If you want to do everything at once, you will have to make arrangements for cooking and cleanup while the remodel is in progress. 

Demolition and Final Preparation

It’s time to pick up the tools! The first step in remodeling once everything is planned is to remove any old furnishings and equipment and doing any other work necessary for the installation.

Depending on how ambitious your remodel is, this can take a long time especially when redoing floors and removing or building walls. Installing new windows and doors can also form part of a kitchen remodel. Regardless, all the old stuff has to be removed to make space for the new.

This is where you will usually encounter some problems. For example, you might remove some cupboards and find or cause a water leak that will need to be fixed before you can proceed. Anything can happen, so be prepared for delays!


Finally, all the months of planning and preparing are coming together! The time can vary, again depending on the size of your project and external factors like problems encountered during preparation but if you have planned and prepared everything effectively, things should go smoothly.

At this stage, you will be fitting your new kitchen. Hopefully you thought about things like how much space will be needed while the work is carried out, and co-ordinated your calendar and any contractors to ensure you don’t have too many people trying to work over each other on the day.

Installations also have a tendency to deviate from the plan. You cannot always foresee problems that might arise during installation, but most commonly issues arise around sizing and positioning of water and electricity lines.

Anything Can Happen

You might start an installation, and have to abort it pending other work. The only defense you have against this kind of thing happening is careful planning, but you cannot plan for everything.

 Even the weather can mess you around – paint and grouting take longer to dry in colder weather, just as an example. Kitchen remodels can be a mammoth test of even an experienced contractor’s patience – be realistic about your abilities and expectations. 

Trying to save money by doing things yourself or using dubious remodelers who promise to do things cheaply can end up being more costly. Inexperience is often to blame for waylaid kitchen remodels.


The project isn’t over once all the new cupboards and countertops are fitted. You might be able to enjoy your new kitchen at this point, but you have to take care of any building rubble like old tiles and electrical wiring before you can say the remodel is over.

Plan ahead and decide what you will do with anything you remove from your kitchen. Old cabinets, plumbing, tiles and counters may still be reusable and can either be repurposed, sold or donated.

Using a professional building service will save you the trouble of figuring out what to do with all your old kitchen bits, but be sure to discuss cleanup with them. You don’t want to be that guy who has had building rubble in his yard for months due to poor planning.

If you are changing the layout of your kitchen, it might necessitate significant structural changes to your home and space becomes an issue, especially with cumbersome items like granite countertops.

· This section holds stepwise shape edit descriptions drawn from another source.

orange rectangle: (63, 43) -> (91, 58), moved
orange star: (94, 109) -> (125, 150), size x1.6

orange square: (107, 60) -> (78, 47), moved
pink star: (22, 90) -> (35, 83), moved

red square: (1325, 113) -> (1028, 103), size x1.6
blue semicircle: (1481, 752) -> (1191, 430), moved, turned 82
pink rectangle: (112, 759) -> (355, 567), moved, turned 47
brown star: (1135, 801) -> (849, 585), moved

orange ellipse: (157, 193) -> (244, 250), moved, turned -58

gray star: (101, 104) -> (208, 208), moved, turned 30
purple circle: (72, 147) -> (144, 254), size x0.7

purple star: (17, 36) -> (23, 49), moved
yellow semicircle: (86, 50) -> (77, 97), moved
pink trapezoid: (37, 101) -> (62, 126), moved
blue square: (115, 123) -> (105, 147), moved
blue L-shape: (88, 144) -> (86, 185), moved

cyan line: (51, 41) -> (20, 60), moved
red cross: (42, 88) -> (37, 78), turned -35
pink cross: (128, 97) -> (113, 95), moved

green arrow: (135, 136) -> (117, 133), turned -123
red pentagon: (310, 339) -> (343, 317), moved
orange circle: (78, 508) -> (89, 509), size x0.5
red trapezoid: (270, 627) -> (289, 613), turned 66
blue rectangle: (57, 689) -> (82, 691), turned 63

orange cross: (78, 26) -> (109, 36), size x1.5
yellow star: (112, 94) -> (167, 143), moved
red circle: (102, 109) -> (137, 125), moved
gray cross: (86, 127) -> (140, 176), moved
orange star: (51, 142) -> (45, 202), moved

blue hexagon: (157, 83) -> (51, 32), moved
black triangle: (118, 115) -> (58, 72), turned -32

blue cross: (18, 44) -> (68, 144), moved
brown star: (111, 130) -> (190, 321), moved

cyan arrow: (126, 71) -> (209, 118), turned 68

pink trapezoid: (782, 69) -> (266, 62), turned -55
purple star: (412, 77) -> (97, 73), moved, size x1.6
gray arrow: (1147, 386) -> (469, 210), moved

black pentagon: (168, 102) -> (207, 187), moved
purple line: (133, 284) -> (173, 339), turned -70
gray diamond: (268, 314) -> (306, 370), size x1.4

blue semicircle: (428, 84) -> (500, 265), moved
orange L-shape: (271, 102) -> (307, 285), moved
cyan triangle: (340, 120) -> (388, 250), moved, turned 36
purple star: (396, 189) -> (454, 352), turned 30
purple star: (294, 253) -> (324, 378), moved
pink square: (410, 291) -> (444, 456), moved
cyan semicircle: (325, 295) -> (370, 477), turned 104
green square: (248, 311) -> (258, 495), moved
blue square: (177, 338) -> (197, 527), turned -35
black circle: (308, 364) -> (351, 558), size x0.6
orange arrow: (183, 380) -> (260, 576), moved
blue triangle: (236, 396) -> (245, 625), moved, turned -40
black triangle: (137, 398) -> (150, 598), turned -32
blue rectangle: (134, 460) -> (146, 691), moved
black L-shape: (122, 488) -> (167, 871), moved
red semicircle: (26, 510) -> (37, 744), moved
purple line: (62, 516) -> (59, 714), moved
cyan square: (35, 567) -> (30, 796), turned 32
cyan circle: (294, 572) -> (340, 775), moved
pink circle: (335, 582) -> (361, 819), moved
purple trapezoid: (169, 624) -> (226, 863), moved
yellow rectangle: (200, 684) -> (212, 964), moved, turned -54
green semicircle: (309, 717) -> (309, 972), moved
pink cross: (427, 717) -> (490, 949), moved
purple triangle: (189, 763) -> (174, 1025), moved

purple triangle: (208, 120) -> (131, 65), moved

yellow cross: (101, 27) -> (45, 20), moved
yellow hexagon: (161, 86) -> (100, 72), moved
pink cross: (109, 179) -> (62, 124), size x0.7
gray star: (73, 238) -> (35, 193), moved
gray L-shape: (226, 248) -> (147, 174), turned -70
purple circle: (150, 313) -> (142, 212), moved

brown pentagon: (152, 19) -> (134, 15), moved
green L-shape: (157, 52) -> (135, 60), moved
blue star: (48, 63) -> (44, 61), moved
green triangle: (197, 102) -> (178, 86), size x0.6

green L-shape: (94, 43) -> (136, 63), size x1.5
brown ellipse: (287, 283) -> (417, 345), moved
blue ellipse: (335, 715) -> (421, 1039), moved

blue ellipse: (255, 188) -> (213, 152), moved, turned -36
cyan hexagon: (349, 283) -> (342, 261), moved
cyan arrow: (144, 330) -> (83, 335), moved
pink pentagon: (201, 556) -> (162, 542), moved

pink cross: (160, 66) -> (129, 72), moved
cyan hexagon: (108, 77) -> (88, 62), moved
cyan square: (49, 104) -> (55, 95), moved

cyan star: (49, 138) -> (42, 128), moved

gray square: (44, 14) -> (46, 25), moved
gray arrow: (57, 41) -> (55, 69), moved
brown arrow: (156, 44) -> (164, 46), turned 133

Think of cleanup as taking place throughout the duration of your kitchen remodel. When removing things, it’s best to have a plan to store the or discard old or you may find yourself running out of space quickly. Compact homes and apartments may already have an issue with space, and like most problems, building rubble does not go away if you ignore it.


Understanding the timeline of your kitchen remodel is critical if you want things to go smoothly. Most people don’t realize that it can take months for a project to develop before anything is done. Then there is the cleanup which can be as much of a headache as the remodel itself. Hopefully, this guide has given you a bird’s eye view of sorts on the kitchen remodeling process and its timeline.